| RECORDS FOR THE TASK |

※ ※ ※

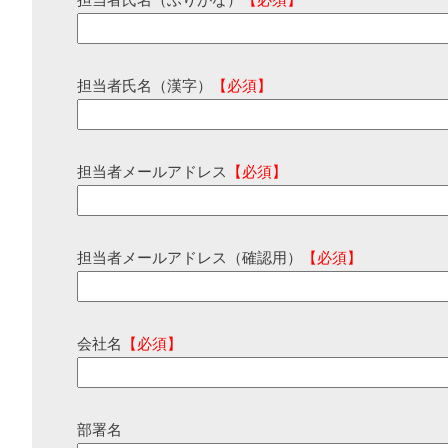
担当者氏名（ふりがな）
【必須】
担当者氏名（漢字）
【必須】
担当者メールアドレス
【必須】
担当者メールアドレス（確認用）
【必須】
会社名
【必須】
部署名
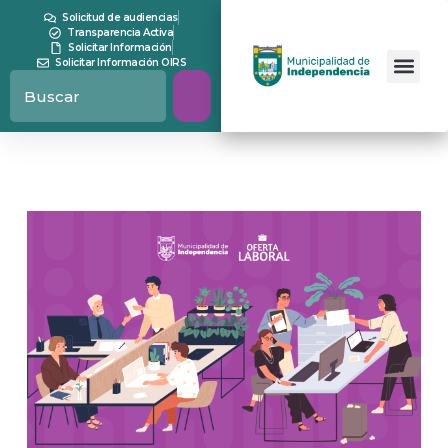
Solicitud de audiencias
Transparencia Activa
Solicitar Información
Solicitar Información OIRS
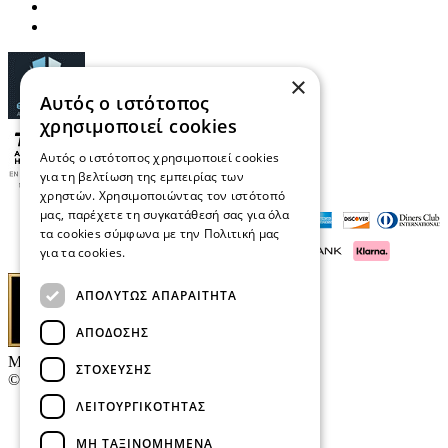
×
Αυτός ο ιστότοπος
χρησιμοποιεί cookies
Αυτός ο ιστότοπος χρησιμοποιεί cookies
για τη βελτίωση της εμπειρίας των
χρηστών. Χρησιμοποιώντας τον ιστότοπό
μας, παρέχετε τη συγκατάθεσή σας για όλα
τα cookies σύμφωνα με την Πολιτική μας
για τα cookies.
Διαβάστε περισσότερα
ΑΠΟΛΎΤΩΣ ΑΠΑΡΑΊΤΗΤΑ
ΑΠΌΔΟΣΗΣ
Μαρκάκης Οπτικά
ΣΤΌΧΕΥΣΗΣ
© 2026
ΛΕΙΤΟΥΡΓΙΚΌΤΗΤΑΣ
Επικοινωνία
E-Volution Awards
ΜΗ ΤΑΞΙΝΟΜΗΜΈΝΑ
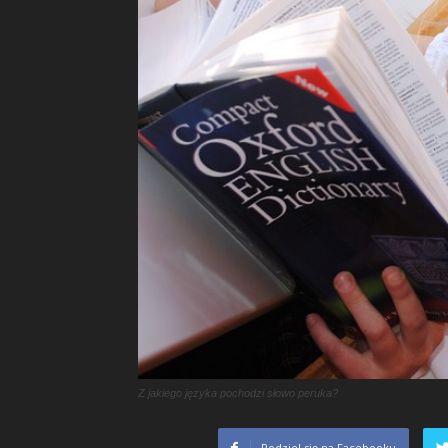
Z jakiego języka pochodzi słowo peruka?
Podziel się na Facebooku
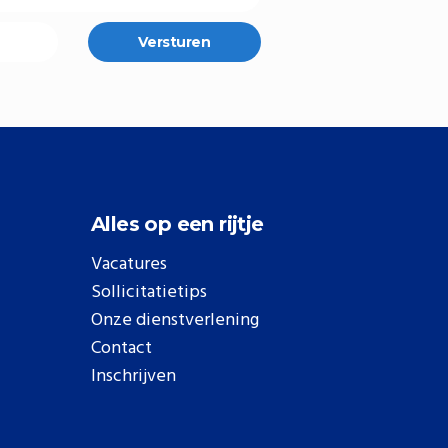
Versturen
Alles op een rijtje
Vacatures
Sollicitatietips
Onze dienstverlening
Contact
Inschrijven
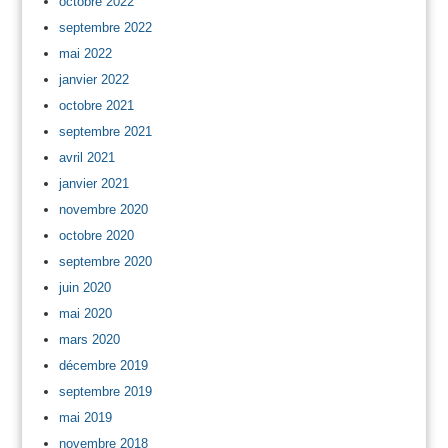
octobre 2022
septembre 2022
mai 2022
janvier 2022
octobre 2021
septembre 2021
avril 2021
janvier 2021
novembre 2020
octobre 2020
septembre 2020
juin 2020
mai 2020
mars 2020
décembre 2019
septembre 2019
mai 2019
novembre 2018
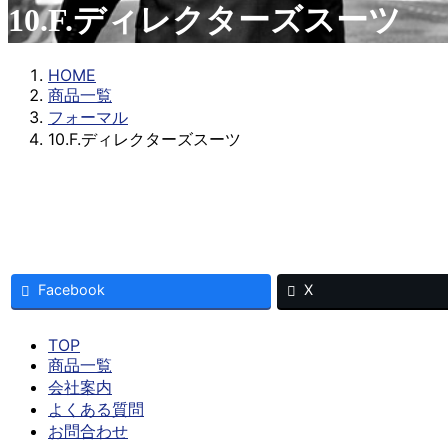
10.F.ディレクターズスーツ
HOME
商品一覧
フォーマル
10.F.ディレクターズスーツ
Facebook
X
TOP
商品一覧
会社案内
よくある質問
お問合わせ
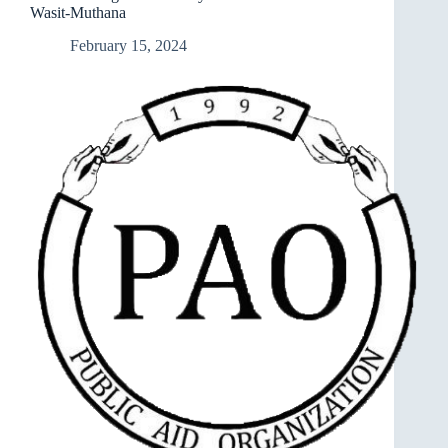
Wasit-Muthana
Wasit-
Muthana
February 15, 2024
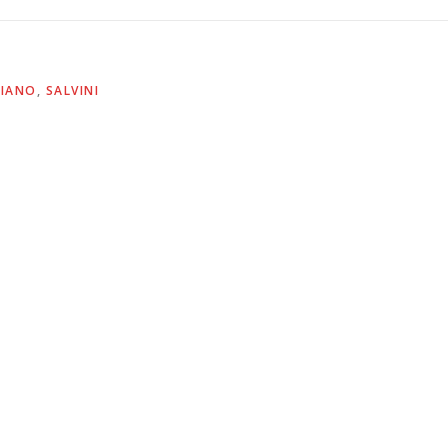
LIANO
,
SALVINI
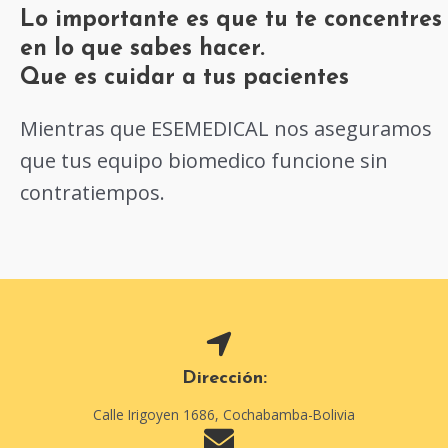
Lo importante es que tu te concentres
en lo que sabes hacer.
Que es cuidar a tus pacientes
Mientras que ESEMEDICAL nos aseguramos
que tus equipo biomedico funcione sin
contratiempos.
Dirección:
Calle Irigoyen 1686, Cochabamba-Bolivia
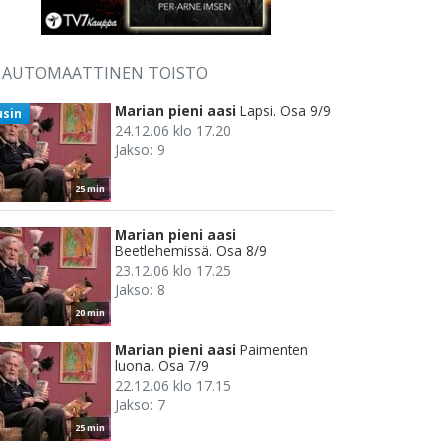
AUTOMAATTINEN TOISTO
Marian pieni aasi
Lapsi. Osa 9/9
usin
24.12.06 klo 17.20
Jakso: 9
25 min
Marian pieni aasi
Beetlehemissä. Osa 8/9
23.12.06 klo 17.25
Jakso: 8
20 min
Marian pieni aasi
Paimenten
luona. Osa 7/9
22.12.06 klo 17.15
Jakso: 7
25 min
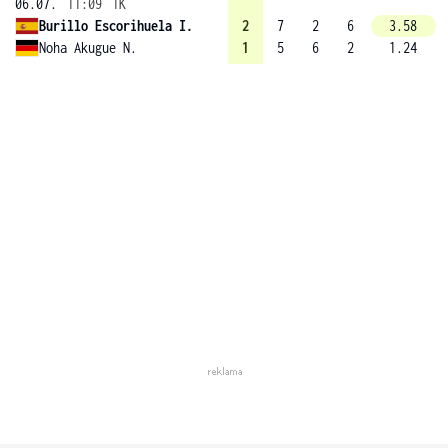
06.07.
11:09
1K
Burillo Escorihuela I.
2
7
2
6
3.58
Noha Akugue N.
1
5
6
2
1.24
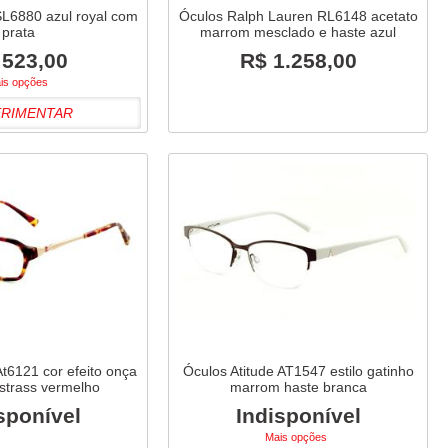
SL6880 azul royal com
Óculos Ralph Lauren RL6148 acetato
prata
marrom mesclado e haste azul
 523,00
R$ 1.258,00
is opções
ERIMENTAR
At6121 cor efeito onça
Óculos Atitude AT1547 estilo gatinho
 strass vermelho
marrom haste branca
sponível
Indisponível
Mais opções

※ ※ ※

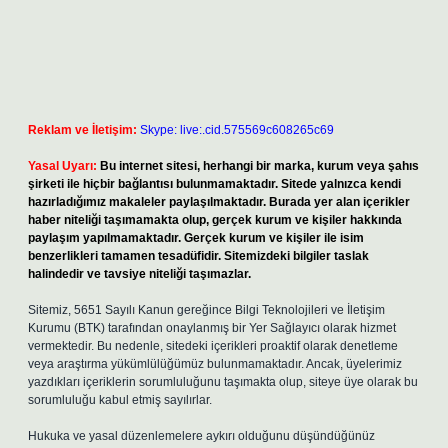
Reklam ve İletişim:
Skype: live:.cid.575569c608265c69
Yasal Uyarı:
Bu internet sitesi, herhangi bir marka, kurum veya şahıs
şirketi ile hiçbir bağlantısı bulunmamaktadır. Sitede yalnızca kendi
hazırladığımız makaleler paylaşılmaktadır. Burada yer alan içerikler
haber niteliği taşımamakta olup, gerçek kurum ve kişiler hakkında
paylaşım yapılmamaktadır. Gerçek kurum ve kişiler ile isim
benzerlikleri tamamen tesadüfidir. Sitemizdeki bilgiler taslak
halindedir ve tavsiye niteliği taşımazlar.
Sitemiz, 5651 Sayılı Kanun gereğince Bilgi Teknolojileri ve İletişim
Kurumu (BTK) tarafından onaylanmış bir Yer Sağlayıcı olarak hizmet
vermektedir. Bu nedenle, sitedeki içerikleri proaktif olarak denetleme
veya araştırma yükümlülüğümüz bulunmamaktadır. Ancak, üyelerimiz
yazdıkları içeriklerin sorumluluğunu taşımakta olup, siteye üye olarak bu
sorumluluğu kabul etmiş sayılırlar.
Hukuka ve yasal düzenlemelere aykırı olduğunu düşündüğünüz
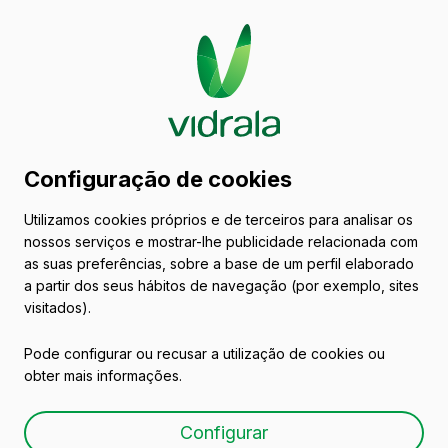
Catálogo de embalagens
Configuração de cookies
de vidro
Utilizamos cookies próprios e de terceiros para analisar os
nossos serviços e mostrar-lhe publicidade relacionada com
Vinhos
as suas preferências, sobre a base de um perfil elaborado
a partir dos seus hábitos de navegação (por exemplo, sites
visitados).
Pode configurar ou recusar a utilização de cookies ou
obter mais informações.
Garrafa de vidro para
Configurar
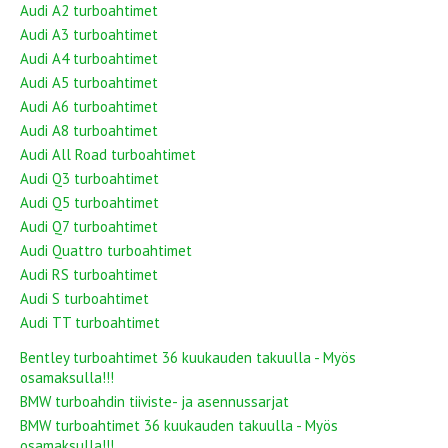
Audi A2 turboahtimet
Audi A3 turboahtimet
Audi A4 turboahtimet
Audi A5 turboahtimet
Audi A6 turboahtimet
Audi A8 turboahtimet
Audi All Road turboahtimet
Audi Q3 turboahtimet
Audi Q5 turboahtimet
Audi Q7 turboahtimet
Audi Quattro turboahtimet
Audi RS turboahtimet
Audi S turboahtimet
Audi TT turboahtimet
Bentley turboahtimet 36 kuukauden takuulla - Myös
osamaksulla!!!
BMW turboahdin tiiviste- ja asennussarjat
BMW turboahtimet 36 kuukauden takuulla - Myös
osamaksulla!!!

※ ※ ※

| EXERCISE GOAL |
Beginning at the line above with "marrom mesclado e haste azul" and finishing at the line with "Mais opções", return each line exactly and return nothing else.

| REPLY TO THE TASK |
marrom mesclado e haste azul
 523,00
R$ 1.258,00
is opções
ERIMENTAR
At6121 cor efeito onça
Óculos Atitude AT1547 estilo gatinho
 strass vermelho
marrom haste branca
sponível
Indisponível
Mais opções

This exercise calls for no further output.